*What is expected:* Below are records; copy every line among them that contains the word "layers".

*Task input:*

┏━━

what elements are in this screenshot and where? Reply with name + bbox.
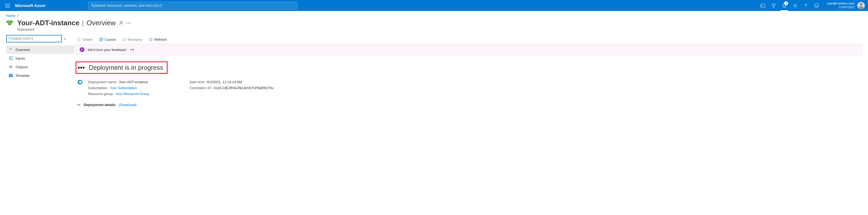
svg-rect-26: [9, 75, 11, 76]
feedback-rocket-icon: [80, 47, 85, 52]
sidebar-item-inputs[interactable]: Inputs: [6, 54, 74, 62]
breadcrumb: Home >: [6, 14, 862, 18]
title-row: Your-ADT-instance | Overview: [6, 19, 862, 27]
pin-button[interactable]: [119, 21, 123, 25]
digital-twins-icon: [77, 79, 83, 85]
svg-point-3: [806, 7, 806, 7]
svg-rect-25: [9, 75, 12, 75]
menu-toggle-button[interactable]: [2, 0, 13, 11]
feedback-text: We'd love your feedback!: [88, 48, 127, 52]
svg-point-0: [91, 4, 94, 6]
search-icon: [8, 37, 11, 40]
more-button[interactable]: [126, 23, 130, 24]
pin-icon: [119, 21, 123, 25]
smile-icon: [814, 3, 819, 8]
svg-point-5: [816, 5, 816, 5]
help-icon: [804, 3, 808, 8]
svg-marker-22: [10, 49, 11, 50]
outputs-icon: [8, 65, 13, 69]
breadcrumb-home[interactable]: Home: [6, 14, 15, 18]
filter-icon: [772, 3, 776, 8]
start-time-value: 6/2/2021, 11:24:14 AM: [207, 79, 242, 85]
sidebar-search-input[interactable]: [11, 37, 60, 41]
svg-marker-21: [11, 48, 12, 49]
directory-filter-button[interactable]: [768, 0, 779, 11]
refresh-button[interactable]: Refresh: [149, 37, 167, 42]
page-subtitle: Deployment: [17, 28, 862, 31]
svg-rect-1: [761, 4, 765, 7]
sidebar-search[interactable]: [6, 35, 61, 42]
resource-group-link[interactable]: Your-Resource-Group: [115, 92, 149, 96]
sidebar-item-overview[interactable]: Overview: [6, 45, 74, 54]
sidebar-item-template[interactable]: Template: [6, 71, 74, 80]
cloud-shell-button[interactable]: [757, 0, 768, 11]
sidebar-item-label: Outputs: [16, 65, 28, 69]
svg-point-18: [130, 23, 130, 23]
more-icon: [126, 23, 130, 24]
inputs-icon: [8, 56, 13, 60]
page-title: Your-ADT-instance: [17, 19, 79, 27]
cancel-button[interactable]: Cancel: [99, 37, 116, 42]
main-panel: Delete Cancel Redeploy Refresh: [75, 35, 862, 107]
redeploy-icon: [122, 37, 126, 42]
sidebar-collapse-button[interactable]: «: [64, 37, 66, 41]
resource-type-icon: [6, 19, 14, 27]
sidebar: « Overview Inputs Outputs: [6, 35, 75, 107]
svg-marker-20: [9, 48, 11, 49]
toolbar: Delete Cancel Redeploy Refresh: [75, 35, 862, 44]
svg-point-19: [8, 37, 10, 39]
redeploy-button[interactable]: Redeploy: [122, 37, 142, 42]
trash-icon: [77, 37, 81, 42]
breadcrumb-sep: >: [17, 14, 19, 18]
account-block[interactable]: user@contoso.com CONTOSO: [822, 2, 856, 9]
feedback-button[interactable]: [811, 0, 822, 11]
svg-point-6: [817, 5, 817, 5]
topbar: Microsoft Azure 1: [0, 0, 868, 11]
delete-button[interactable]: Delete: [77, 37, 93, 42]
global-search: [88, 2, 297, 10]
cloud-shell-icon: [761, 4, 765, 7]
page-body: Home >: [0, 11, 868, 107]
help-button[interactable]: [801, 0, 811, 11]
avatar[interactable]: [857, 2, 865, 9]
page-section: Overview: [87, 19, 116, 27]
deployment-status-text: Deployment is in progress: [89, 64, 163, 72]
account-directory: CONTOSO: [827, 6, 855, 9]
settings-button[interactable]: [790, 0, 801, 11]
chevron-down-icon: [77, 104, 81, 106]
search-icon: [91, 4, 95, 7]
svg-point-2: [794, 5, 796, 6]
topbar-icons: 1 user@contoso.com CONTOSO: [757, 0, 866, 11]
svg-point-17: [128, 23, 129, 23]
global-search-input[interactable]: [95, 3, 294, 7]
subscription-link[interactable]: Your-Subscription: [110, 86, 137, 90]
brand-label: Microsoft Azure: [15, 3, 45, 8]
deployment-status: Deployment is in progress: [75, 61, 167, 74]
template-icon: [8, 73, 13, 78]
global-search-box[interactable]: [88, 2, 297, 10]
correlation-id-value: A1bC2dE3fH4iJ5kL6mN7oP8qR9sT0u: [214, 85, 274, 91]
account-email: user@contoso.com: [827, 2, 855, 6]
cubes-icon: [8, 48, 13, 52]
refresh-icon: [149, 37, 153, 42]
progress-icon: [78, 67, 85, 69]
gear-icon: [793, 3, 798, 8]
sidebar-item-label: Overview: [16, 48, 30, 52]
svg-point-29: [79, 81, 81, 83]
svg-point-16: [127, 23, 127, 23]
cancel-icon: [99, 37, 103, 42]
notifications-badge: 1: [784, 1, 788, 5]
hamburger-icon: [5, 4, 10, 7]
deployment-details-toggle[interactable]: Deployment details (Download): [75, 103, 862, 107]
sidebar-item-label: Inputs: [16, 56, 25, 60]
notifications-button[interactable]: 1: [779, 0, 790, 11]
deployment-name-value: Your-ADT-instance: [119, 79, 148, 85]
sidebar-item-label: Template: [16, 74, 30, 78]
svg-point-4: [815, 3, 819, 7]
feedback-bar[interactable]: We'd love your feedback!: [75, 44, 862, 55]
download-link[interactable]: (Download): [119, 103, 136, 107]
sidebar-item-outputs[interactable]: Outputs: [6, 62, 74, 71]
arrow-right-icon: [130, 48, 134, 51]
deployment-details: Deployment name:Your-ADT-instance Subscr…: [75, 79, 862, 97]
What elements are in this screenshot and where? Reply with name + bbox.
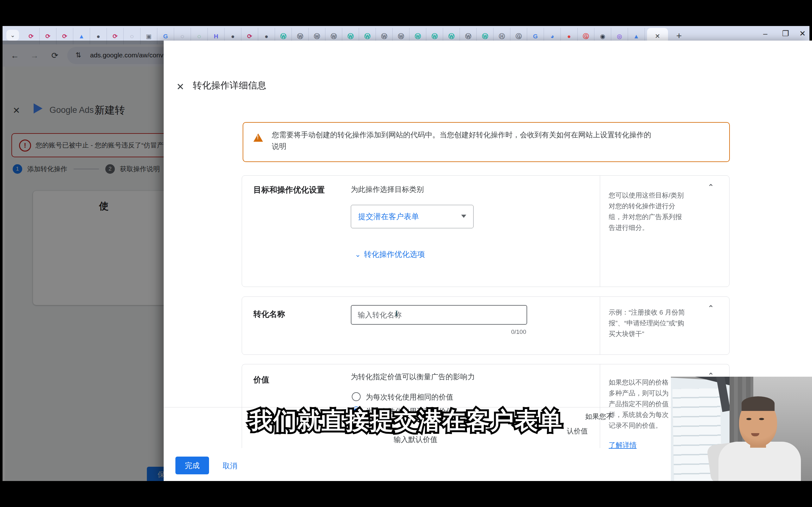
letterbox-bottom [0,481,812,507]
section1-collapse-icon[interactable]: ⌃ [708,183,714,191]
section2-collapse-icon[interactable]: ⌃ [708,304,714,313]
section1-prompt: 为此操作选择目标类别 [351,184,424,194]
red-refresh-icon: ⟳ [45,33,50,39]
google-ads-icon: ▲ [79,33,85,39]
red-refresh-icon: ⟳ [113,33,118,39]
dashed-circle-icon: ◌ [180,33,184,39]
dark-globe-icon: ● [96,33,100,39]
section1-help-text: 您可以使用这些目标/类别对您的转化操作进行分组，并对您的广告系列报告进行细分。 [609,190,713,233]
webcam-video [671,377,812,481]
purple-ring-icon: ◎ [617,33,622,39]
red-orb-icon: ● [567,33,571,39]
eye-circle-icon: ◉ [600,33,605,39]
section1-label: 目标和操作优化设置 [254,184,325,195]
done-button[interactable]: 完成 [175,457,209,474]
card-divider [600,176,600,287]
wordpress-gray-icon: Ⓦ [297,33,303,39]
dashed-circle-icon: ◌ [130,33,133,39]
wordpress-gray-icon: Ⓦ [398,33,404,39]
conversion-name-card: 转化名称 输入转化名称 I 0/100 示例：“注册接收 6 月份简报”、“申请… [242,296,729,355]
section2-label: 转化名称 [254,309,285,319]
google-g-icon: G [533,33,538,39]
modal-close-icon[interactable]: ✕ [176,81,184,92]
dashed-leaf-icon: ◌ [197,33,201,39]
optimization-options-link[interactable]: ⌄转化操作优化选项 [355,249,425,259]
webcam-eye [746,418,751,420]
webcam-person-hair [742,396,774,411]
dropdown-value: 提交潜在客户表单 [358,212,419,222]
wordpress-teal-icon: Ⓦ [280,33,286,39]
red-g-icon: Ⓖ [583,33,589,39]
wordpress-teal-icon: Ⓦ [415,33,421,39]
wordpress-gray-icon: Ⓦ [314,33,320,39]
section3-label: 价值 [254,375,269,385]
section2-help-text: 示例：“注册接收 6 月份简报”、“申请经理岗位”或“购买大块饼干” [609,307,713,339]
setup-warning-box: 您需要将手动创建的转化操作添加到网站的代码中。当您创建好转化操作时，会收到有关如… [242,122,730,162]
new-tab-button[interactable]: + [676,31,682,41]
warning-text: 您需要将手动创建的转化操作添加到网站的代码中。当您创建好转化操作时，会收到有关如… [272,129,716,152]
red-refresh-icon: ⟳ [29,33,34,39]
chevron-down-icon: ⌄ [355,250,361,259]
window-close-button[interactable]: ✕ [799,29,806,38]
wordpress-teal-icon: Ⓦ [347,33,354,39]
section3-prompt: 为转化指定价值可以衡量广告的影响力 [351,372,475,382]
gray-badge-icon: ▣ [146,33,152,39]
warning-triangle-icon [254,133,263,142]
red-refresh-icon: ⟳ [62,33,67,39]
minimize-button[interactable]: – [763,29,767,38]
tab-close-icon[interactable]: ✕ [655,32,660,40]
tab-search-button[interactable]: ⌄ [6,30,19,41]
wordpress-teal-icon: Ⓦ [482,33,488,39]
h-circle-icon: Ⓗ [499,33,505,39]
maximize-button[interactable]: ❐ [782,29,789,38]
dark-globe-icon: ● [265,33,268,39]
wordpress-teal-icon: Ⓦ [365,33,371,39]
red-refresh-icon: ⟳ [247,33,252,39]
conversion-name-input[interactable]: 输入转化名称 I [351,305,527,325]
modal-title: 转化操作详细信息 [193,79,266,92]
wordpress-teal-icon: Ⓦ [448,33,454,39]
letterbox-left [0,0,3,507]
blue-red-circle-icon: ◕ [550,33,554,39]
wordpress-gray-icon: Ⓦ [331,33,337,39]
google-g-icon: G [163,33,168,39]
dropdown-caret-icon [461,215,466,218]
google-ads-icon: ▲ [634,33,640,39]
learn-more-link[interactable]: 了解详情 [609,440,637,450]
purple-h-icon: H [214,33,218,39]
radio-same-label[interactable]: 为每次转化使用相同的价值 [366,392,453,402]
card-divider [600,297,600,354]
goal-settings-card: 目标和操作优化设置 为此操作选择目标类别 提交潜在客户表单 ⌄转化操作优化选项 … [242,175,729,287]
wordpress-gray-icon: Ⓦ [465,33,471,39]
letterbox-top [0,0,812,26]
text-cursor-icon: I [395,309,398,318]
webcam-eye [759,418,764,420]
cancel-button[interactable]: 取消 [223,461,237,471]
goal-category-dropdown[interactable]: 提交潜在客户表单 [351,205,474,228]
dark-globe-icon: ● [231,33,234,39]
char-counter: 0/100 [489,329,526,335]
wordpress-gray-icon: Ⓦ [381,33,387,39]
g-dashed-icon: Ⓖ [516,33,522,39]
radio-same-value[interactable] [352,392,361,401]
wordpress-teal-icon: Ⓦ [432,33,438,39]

┗━━
┏━━

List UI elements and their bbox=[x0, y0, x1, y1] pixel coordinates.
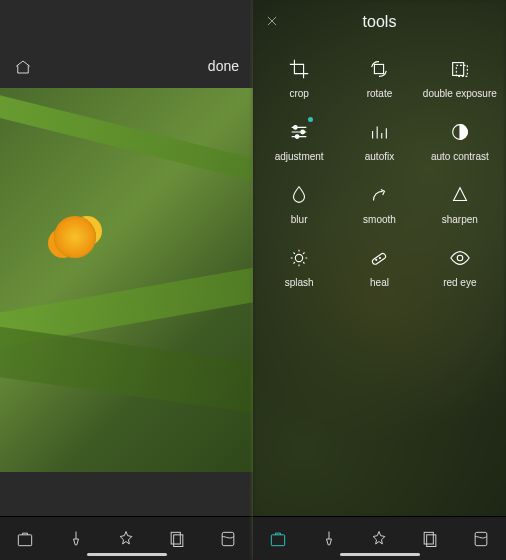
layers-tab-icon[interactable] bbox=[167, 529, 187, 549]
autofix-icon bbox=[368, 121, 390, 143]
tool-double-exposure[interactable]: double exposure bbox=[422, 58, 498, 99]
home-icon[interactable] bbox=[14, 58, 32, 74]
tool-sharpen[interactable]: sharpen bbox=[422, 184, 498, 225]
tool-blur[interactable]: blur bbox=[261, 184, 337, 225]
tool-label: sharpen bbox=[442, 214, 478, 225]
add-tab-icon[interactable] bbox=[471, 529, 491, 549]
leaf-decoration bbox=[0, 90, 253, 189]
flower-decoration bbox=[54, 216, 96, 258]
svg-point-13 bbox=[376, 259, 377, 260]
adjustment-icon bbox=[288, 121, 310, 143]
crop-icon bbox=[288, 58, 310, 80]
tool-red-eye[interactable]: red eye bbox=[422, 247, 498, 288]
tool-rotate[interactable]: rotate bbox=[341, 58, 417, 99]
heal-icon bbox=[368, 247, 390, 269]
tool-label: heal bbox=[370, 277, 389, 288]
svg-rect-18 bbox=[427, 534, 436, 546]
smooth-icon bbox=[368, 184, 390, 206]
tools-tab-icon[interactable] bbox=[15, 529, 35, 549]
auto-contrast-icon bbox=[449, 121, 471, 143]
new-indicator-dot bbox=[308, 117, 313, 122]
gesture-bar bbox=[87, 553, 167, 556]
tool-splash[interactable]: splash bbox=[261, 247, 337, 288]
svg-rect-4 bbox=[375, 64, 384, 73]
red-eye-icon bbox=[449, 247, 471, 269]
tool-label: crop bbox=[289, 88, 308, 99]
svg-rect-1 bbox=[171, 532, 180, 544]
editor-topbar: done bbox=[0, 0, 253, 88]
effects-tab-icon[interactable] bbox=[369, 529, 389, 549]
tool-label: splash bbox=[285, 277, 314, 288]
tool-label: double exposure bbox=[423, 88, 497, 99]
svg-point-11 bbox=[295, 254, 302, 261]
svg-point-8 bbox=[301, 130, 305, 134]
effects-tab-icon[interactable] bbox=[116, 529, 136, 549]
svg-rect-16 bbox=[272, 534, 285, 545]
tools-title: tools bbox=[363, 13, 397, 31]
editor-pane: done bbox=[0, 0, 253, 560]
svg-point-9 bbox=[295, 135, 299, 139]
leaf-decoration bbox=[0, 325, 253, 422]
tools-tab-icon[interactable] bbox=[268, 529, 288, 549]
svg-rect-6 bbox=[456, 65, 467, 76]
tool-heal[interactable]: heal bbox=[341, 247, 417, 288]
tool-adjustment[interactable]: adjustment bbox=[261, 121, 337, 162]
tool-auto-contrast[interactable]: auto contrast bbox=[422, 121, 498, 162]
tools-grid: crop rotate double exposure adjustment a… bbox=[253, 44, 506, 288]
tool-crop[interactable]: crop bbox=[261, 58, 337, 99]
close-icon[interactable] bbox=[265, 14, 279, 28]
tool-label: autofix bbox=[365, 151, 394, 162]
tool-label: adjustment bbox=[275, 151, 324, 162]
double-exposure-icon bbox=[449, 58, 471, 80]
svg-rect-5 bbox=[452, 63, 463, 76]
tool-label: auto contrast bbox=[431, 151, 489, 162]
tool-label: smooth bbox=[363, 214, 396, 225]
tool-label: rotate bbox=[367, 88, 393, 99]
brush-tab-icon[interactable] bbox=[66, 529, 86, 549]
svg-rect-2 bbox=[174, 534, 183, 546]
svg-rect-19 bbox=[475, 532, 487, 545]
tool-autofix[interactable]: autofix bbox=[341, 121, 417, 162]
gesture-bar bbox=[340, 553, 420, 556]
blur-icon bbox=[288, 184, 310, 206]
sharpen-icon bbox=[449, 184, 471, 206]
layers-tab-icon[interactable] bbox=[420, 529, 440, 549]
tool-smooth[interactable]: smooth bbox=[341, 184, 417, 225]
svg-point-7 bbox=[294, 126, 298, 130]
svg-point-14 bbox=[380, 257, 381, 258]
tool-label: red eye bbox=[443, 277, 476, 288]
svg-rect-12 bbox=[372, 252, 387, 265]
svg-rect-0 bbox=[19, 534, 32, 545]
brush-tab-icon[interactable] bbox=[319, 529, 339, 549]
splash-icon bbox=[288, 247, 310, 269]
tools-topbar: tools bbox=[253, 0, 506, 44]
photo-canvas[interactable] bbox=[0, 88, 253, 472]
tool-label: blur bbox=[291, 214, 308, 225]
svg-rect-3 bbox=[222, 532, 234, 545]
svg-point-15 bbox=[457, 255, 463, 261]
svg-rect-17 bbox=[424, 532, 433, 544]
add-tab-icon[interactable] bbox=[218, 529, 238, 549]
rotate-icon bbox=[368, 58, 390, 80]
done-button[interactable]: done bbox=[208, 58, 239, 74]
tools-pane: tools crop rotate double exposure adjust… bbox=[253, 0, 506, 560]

┗━━

*Output:*
layers-tab-icon[interactable] bbox=[167, 529, 187, 549]
layers-tab-icon[interactable] bbox=[420, 529, 440, 549]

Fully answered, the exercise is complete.